It depends on where your work fails - if the line is damaged and an exception is thrown somewhere in your map method, you should just be able to wrap the body of your map method with try / catch and just report the error:
protected void map(LongWritable key, Text value, Context context) { try {
But if the error is caused by your InputFormat RecordReader, you need to change the mappers run(..) method, which by default performs the following actions:
public void run(Context context) { setup(context); while (context.nextKeyValue()) { map(context.getCurrentKey(), context.getCurrentValue(), context); } cleanup(context); }
So you can change this to try to catch an exception in the call to context.nextKeyValue() , but you have to be careful just ignoring any errors caused by the reader. For example, IOExeption cannot be “overlooked” by simply ignoring the error.

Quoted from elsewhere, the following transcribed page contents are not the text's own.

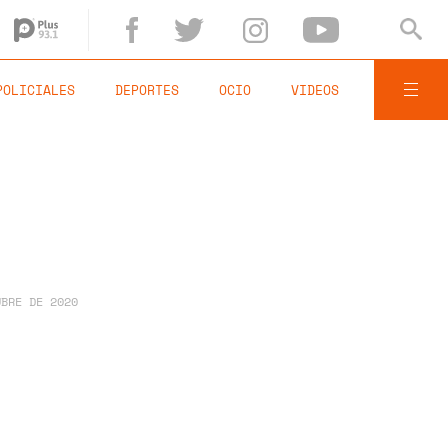
POLICIALES
DEPORTES
OCIO
VIDEOS
UBRE DE 2020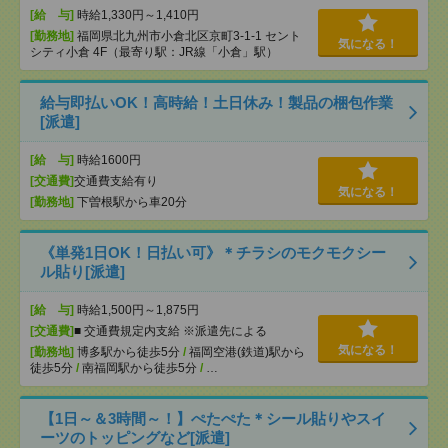
[給 与]
時給1,330円～1,410円
[勤務地]
福岡県北九州市小倉北区京町3-1-1 セント
気になる！
シティ小倉 4F（最寄り駅：JR線「小倉」駅）
給与即払いOK！高時給！土日休み！製品の梱包作業
[派遣]
[給 与]
時給1600円
[交通費]
交通費支給有り
気になる！
[勤務地]
下曽根駅から車20分
《単発1日OK！日払い可》＊チラシのモクモクシー
ル貼り[派遣]
[給 与]
時給1,500円～1,875円
[交通費]
■ 交通費規定内支給 ※派遣先による
気になる！
[勤務地]
博多駅から徒歩5分
/
福岡空港(鉄道)駅から
徒歩5分
/
南福岡駅から徒歩5分
/
…
【1日～＆3時間～！】ぺたぺた＊シール貼りやスイ
ーツのトッピングなど[派遣]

If you wrote your own InputFormat / RecordReader, and you have a specific exception that indicates the recording failed, but allows you to skip and continue parsing, maybe something like this:
public void run(Context context) { setup(context); while (true) { try { if (!context.nextKeyValue()) { break; } else { map(context.getCurrentKey(), context.getCurrentValue(), context); } } catch (SkippableRecordException sre) {
But just to repeat it again - your RecordReader should be able to recover the error, otherwise the code above could send you into an endless loop.
In your specific case - if you just want to ignore the file on the first crash, you can update the execution method to a simpler one:
public void run(Context context) { setup(context); try { while (context.nextKeyValue()) { map(context.getCurrentKey(), context.getCurrentValue(), context); } cleanup(context); } catch (Exception e) {
Some final words of warning:
- You need to make sure that this is not your mapper code that throws an exception, otherwise you will ignore the files for the wrong reason.
- GZip compressed files that are not GZip compressed will not actually work when initializing a reader with a writer - therefore, this type or error will not be caught above (you will need to write your own writer for reading records). This is true for any file error that occurs when creating a record.